The result should be an exact copy of every record, with no pictures kept.

Collected data:
----

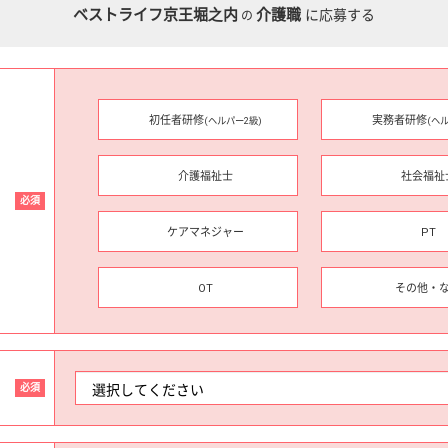
ベストライフ京王堀之内
介護職
に応募する
の
初任者研修
実務者研修
(ヘルパー2級)
(ヘ
介護福祉士
社会福祉
必須
ケアマネジャー
PT
OT
その他・
必須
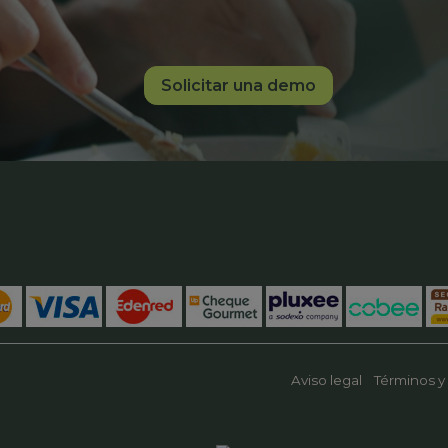
Solicitar una demo
Aviso legal
Términos y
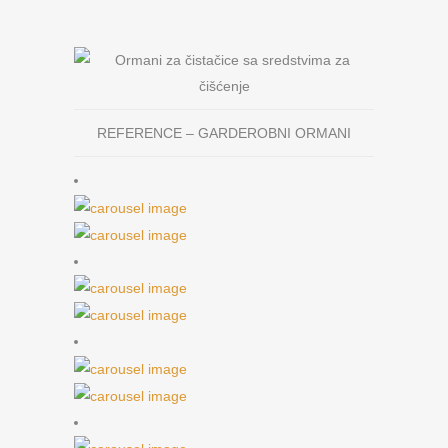
REFERENCE – GARDEROBNI ORMANI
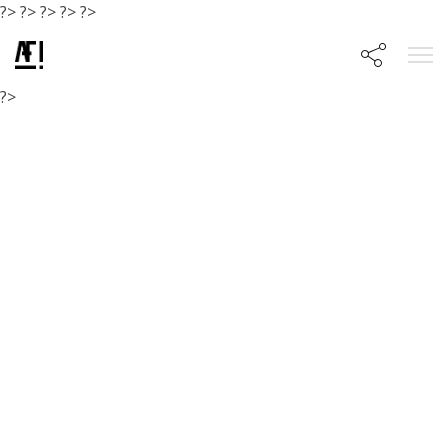
?>
?>
?>
?>
?>
?>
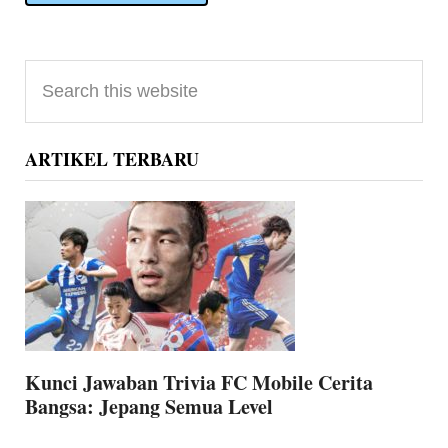
Primary
Search
Sidebar
this
website
ARTIKEL TERBARU
Kunci Jawaban Trivia FC Mobile Cerita
Bangsa: Jepang Semua Level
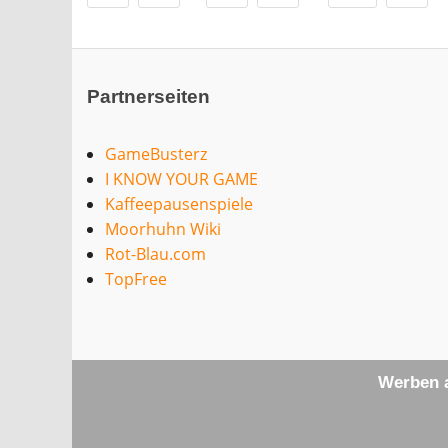
Partnerseiten
GameBusterz
I KNOW YOUR GAME
Kaffeepausenspiele
Moorhuhn Wiki
Rot-Blau.com
TopFree
Werben a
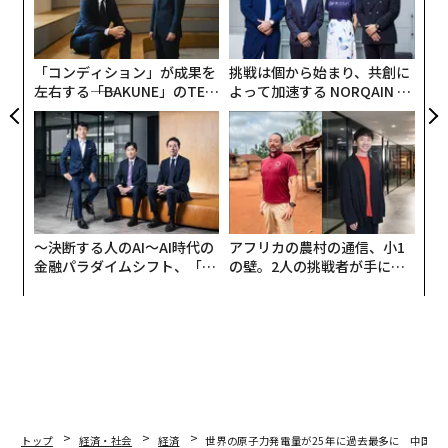
イランとの戦いで既に1000発以上（保有数の30％）消費
ア
オ
している。製造にはサマリウムコバルト磁石が必要だ
ジ
が、その99％は中国で採掘されているため、同国の許可
「コンディション」が成果を
挑戦は個から始まり、共創に
が不可欠となる。
左右する――「BAKUNE」のTEN
よって加速する NORQAIN JA
TIALが支える「挑戦者の明
PAN 特別座談会
日」
〜決断する人のAI〜AI時代の
アフリカの農村の通信、小1
金融パラダイムシフト、「超
の壁。2人の挑戦者が手にし
個別化」の核心 【MUFG×ウ
た「次なる武器」
ェルスナビ×PwC】
トップ
経済・社会
経済
世界の原子力発電量が25年に過去最多に 中国が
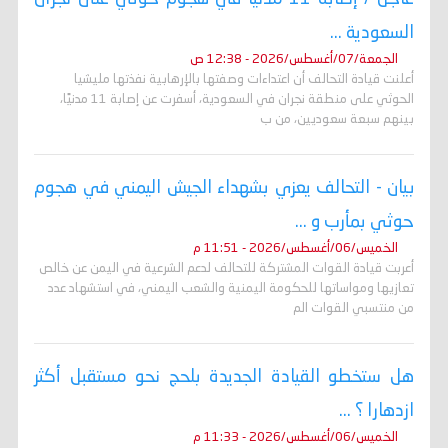
السعودية ...
الجمعة/07/أغسطس/2026 - 12:38 ص
أعلنت قيادة التحالف أن اعتداءات وصفتها بالإرهابية نفذتها مليشيا
الحوثي على منطقة نجران في السعودية، أسفرت عن إصابة 11 مدنيًا،
بينهم سبعة سعوديين، من ب
بيان - التحالف يعزي بشهداء الجيش اليمني في هجوم
حوثي بمأرب و ...
الخميس/06/أغسطس/2026 - 11:51 م
أعربت قيادة القوات المشتركة للتحالف لدعم الشرعية في اليمن عن خالص
تعازيها ومواساتها للحكومة اليمنية والشعب اليمني، في استشهاد عدد
من منتسبي القوات الم
هل ستخطو القيادة الجديدة بلحج نحو مستقبل أكثر
ازدهارا ؟ ...
الخميس/06/أغسطس/2026 - 11:33 م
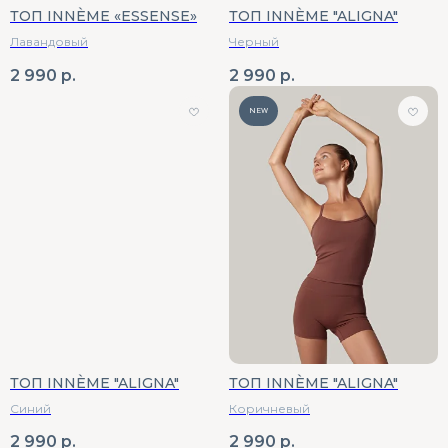
ТОП INNÈME «ESSENSE»
ТОП INNÈME "ALIGNA"
Лавандовый
Черный
2 990
р.
2 990
р.
NEW
ТОП INNÈME "ALIGNA"
ТОП INNÈME "ALIGNA"
Синий
Коричневый
2 990
р.
2 990
р.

----

> [COMPLETED EXERCISE]:
ベストライフ京王堀之内
介護職
に応募する
の
初任者研修
実務者研修
(ヘルパー2級)
(ヘ
介護福祉士
社会福祉
必須
ケアマネジャー
PT
OT
その他・
必須
Solicitar una demo
Aviso legal
Términos y
REFERENCE – GARDEROBNI ORMANI
?>
?>
?>
?>
?>
?>
Primary
Search
Sidebar
this
website
ARTIKEL TERBARU
Kunci Jawaban Trivia FC Mobile Cerita
Bangsa: Jepang Semua Level
Partnerseiten
GameBusterz
I KNOW YOUR GAME
Kaffeepausenspiele
Moorhuhn Wiki
Rot-Blau.com
TopFree
Werben a
イランとの戦いで既に1000発以上（保有数の30％）消費
ア
オ
している。製造にはサマリウムコバルト磁石が必要だ
ジ
が、その99％は中国で採掘されているため、同国の許可
「コンディション」が成果を
挑戦は個から始まり、共創に
が不可欠となる。
左右する――「BAKUNE」のTEN
よって加速する NORQAIN JA
TIALが支える「挑戦者の明
PAN 特別座談会
日」
〜決断する人のAI〜AI時代の
アフリカの農村の通信、小1
金融パラダイムシフト、「超
の壁。2人の挑戦者が手にし
個別化」の核心 【MUFG×ウ
た「次なる武器」
ェルスナビ×PwC】
トップ
経済・社会
経済
世界の原子力発電量が25年に過去最多に 中国が
السعودية ...
الجمعة/07/أغسطس/2026 - 12:38 ص
أعلنت قيادة التحالف أن اعتداءات وصفتها بالإرهابية نفذتها مليشيا
الحوثي على منطقة نجران في السعودية، أسفرت عن إصابة 11 مدنيًا،
بينهم سبعة سعوديين، من ب
بيان - التحالف يعزي بشهداء الجيش اليمني في هجوم
حوثي بمأرب و ...
الخميس/06/أغسطس/2026 - 11:51 م
أعربت قيادة القوات المشتركة للتحالف لدعم الشرعية في اليمن عن خالص
تعازيها ومواساتها للحكومة اليمنية والشعب اليمني، في استشهاد عدد
من منتسبي القوات الم
هل ستخطو القيادة الجديدة بلحج نحو مستقبل أكثر
ازدهارا ؟ ...
الخميس/06/أغسطس/2026 - 11:33 م
ТОП INNÈME «ESSENSE»
ТОП INNÈME "ALIGNA"
Лавандовый
Черный
2 990
р.
2 990
р.
NEW
ТОП INNÈME "ALIGNA"
ТОП INNÈME "ALIGNA"
Синий
Коричневый
2 990
р.
2 990
р.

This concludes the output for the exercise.